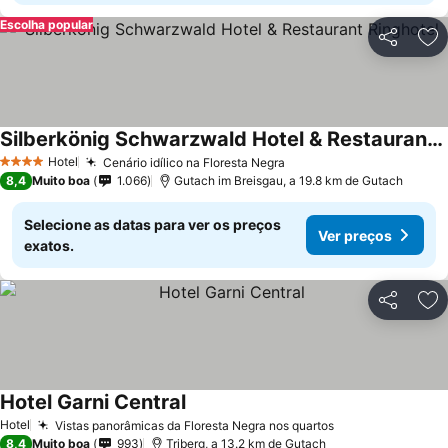
Escolha popular
Partilhar
Ad
Silberkönig Schwarzwald Hotel & Restaurant Ringhotel
Hotel
Cenário idílico na Floresta Negra
4 Estrelas
8,4
Muito boa
1.066
Gutach im Breisgau, a 19.8 km de Gutach
Selecione as datas para ver os preços
Ver preços
exatos.
Partilhar
Ad
Hotel Garni Central
Hotel
Vistas panorâmicas da Floresta Negra nos quartos
8,4
Muito boa
993
Triberg, a 13.2 km de Gutach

-- Problem --
Filter the preceding entries down to the lines with "Negra".

-- Your response --
Cenário idílico na Floresta Negra
Vistas panorâmicas da Floresta Negra nos quartos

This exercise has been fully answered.